Department of Civil and Environmental Engineering, Michigan State University, A135, 1449 Engineering Research Court, East Lansing, MI, 48824, USA.
Curr Microbiol. 2024 Aug 20;81(10):314. doi: 10.1007/s00284-024-03829-z.

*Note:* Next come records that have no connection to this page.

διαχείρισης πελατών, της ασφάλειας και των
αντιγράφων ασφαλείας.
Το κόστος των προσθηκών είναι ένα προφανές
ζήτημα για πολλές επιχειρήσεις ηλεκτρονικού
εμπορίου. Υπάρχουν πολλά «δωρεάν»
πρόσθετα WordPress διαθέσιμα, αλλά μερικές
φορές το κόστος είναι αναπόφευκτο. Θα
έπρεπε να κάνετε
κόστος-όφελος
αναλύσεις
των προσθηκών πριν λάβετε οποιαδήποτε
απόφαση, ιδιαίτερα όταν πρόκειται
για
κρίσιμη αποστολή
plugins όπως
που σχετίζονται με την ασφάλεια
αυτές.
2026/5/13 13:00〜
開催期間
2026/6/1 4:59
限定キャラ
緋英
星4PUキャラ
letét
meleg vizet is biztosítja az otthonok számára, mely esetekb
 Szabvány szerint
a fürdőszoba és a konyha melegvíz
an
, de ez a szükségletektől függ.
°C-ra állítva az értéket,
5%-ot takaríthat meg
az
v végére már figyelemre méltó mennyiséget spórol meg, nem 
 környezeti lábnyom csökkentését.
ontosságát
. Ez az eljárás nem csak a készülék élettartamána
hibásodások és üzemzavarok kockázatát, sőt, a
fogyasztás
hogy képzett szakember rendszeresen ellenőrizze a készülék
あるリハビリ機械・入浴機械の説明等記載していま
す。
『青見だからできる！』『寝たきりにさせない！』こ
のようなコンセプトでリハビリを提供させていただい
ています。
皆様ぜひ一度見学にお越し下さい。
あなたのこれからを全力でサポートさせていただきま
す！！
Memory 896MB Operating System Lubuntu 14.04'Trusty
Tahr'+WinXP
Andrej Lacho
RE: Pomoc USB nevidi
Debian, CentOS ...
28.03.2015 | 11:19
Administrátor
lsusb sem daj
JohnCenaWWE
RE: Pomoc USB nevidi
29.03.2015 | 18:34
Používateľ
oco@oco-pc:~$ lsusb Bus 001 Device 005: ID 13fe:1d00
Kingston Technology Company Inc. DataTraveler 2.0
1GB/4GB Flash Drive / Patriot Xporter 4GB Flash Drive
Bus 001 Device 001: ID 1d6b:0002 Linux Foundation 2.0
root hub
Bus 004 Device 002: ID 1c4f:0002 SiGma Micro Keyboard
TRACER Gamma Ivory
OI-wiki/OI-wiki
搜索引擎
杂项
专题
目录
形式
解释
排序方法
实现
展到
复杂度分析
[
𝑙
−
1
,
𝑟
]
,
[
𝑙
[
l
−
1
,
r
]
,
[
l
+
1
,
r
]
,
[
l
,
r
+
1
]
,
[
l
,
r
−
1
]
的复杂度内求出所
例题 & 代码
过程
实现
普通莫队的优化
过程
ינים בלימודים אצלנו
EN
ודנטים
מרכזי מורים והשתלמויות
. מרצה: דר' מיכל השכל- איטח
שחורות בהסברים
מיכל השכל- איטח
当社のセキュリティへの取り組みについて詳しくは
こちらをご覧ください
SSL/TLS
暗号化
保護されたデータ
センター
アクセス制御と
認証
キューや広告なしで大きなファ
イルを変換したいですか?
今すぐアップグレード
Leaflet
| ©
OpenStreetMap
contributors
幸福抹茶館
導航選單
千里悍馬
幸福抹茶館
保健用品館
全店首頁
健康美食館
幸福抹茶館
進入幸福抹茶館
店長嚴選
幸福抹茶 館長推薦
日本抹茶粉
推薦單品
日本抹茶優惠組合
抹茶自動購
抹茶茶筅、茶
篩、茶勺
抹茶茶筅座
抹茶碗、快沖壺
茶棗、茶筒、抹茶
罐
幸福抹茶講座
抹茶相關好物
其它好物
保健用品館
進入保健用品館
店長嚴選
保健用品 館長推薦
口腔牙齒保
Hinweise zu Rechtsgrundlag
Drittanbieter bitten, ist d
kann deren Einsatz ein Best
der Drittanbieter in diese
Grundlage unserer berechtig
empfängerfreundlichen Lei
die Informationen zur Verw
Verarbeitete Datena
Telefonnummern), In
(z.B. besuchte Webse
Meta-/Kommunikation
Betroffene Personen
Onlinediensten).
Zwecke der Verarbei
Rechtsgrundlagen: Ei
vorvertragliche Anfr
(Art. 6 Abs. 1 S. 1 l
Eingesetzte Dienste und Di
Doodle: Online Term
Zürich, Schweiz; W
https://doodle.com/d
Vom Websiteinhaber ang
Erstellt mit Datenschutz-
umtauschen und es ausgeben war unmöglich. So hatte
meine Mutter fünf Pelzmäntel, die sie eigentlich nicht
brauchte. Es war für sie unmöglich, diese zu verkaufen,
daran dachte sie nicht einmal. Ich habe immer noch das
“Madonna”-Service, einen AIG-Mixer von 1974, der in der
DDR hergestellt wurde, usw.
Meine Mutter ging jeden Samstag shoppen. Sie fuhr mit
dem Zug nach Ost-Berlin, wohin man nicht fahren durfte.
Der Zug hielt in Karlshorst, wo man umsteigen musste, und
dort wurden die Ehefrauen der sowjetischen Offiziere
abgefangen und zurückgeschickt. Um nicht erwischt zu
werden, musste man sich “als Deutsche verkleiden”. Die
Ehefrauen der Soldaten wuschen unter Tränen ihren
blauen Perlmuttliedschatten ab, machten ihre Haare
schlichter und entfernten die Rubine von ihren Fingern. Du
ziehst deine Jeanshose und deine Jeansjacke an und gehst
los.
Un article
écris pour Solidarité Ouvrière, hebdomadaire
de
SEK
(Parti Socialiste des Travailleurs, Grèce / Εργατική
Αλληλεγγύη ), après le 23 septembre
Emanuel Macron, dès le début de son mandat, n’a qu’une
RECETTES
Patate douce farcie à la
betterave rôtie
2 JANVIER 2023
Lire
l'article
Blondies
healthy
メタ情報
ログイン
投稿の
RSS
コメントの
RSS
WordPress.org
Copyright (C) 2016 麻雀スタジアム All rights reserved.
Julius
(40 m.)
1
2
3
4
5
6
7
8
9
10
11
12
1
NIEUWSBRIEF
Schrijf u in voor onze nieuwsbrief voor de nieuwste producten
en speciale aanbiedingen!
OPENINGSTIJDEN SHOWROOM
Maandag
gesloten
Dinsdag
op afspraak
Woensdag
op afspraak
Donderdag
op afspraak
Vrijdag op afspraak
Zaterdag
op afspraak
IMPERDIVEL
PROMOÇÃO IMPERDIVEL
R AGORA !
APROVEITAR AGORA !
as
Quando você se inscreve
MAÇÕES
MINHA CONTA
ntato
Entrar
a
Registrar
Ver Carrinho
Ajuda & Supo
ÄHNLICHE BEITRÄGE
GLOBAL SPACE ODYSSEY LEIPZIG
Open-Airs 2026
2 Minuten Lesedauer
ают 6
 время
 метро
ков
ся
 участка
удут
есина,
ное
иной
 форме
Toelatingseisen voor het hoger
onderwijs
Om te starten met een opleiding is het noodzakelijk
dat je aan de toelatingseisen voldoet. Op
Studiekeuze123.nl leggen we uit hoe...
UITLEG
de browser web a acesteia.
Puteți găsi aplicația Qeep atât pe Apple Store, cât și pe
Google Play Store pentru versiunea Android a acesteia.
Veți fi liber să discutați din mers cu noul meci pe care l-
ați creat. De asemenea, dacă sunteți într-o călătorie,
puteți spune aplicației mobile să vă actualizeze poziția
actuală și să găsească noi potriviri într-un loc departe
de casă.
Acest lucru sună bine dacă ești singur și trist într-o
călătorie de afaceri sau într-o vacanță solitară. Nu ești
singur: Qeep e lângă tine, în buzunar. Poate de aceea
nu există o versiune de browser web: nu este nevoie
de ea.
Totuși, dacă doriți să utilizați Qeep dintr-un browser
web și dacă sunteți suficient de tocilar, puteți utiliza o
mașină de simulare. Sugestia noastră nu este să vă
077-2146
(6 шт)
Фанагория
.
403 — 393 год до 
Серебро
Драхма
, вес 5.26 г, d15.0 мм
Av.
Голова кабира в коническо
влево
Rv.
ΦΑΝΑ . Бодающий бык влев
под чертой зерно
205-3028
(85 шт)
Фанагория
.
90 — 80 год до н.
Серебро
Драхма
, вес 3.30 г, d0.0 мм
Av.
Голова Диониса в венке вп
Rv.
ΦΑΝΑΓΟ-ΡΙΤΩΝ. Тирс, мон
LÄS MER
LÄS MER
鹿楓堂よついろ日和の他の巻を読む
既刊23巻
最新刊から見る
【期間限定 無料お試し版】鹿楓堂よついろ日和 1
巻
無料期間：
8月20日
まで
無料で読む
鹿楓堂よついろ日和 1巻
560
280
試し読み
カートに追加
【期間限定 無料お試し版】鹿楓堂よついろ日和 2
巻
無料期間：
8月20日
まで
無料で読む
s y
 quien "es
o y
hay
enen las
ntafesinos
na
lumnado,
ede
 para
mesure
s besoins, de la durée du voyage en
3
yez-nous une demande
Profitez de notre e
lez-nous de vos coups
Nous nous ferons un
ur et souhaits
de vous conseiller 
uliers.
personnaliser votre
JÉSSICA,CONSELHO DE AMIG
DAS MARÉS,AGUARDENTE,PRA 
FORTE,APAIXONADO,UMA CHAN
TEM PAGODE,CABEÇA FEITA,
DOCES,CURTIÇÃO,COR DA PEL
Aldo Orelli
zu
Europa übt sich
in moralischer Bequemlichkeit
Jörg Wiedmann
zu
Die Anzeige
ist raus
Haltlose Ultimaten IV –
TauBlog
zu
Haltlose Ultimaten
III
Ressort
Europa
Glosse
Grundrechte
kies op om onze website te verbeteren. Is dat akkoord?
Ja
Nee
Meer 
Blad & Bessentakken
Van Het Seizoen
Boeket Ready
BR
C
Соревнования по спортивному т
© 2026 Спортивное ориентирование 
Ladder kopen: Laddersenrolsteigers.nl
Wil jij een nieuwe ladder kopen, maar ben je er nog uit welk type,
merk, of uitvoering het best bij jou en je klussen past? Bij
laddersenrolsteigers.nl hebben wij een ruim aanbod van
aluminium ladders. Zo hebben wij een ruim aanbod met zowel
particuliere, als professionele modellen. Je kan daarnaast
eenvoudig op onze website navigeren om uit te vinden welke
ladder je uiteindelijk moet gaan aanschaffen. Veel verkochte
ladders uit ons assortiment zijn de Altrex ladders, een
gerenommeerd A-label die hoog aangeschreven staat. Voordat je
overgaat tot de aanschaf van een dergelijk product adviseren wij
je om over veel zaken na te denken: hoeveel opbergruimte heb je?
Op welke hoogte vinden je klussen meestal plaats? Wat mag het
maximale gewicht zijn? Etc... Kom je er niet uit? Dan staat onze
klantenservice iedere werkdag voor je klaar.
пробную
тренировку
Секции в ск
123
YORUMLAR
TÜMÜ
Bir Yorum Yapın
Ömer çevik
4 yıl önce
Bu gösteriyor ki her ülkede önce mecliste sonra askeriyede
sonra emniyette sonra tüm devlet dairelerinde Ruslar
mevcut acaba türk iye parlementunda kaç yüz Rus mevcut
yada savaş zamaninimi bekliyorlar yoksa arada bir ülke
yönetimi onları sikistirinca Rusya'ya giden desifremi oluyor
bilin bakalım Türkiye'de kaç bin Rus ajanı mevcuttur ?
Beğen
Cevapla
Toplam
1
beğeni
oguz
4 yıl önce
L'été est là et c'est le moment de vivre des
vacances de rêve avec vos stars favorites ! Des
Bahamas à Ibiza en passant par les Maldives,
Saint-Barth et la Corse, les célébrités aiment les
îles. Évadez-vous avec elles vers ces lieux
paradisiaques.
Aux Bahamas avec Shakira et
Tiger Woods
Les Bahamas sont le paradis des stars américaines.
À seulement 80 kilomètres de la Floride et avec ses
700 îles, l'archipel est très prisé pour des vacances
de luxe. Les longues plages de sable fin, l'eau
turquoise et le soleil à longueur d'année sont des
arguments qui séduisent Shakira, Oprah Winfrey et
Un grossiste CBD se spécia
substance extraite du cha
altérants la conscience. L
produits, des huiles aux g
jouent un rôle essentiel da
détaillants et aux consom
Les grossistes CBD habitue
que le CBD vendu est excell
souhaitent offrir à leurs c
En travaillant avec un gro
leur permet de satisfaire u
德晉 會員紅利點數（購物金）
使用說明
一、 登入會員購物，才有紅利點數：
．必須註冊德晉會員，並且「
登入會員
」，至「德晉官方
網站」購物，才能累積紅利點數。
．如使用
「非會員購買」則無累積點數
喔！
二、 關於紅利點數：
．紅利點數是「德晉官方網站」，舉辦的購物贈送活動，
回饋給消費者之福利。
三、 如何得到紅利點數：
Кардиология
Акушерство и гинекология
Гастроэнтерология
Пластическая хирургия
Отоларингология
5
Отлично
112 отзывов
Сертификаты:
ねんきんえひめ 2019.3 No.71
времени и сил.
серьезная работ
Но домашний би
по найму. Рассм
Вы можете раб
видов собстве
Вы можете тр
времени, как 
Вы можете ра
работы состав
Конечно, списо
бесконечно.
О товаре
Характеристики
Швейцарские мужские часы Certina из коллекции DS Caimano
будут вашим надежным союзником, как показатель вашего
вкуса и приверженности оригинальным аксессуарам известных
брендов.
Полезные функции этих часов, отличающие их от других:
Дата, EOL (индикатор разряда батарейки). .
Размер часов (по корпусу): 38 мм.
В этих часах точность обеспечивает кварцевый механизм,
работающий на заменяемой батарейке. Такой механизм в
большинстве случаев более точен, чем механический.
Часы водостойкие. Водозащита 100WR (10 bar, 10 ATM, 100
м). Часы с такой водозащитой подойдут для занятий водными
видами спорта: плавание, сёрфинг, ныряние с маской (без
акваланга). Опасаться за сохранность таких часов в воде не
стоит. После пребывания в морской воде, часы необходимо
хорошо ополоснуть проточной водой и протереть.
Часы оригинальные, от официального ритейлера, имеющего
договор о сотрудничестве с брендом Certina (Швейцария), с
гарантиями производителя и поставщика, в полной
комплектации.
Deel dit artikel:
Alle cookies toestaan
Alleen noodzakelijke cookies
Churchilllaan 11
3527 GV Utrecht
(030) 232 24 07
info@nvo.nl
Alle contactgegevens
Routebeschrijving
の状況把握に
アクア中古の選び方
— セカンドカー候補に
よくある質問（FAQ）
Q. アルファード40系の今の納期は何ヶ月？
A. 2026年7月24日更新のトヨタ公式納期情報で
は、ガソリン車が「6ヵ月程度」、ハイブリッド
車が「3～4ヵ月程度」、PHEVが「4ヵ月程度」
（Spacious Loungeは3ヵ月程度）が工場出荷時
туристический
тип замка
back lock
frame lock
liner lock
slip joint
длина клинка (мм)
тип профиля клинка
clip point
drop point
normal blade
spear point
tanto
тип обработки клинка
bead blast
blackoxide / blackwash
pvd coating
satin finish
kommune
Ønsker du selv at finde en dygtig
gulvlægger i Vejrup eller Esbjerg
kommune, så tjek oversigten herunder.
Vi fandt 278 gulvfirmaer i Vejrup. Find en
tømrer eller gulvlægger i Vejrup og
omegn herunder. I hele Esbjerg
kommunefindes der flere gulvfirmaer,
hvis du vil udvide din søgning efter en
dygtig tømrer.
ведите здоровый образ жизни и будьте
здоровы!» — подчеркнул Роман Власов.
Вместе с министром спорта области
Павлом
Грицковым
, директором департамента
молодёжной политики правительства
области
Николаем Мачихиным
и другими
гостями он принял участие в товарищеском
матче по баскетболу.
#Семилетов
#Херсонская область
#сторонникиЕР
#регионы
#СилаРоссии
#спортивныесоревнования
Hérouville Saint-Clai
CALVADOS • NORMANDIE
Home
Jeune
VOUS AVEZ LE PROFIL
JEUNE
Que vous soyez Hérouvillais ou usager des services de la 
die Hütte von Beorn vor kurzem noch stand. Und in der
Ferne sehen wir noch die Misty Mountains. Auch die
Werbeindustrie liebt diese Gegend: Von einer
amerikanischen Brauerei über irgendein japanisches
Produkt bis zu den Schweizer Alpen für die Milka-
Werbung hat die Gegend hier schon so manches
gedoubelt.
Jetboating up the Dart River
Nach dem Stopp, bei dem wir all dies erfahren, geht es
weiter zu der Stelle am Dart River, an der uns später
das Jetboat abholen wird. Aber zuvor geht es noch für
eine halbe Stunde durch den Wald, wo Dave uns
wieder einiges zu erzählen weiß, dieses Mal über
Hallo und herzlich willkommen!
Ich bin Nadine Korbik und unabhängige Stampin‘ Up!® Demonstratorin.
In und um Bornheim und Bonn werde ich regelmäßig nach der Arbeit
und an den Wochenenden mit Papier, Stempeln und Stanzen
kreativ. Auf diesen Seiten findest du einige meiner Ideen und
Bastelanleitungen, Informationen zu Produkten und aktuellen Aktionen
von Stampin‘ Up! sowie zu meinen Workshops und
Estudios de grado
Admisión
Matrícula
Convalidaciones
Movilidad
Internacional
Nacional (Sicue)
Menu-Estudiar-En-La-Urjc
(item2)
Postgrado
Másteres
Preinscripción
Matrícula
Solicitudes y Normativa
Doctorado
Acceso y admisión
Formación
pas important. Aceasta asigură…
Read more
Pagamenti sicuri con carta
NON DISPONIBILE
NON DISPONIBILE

Propanotrophs are a focus of interest because of their ability to degrade numerous environmental contaminants. To explore the phylogeny of microorganisms containing the propane monooxygenase gene cluster (prmABCD), NCBI bacterial genomes and publicly available soil associated metagenomes (from soils, rhizospheres, tree roots) were both examined. Nucleic acid sequences were collected only if all four subunits were located together, were of the expected length and were annotated as propane monooxygenase subunits. In the bacterial genomes, this resulted in data collection only from the phyla Actinomycetota and Pseudomonadota. For the soil associated metagenomes, reads from four studies were subject to quality control, assembly and annotation. Following this, the propane monooxygenase subunit nucleic acid sequences were collected and aligned to the collected bacterial sequences. In total, forty-two propane monooxygenase gene clusters were annotated from the soil associated metagenomes. The majority aligned closely to those from the Actinomycetota, followed by the Alphaproteobacteria, then the Betaproteobacteria. Actinomycetota aligning propane monooxygenase sequences were obtained from all four datasets and most closely aligned to the genera Kribbella and Amycolatopsis. Alphaproteobacteria aligning sequences largely originated from metagenomes associated with miscanthus and switchgrass rhizospheres and primarily aligned with the genera Bradyrhizobium, Acidiphilium and unclassified Rhizobiales. Betaproteobacteria aligning sequences were obtained from only the Red Oak root metagenomes and primarily aligned with the genera Paraburkholderia, Burkholderia and Caballeronia. Interestingly, sequences from the environmental metagenomes were not closely aligned to those from well-studied propanotrophs, such as Mycobacterium and Rhodococcus. Overall, the study highlights the previously unreported diversity of putative propanotrophs in environmental samples. The common occurrence of propane monooxygenase gene clusters has implications for their potential use for contaminant biodegradation.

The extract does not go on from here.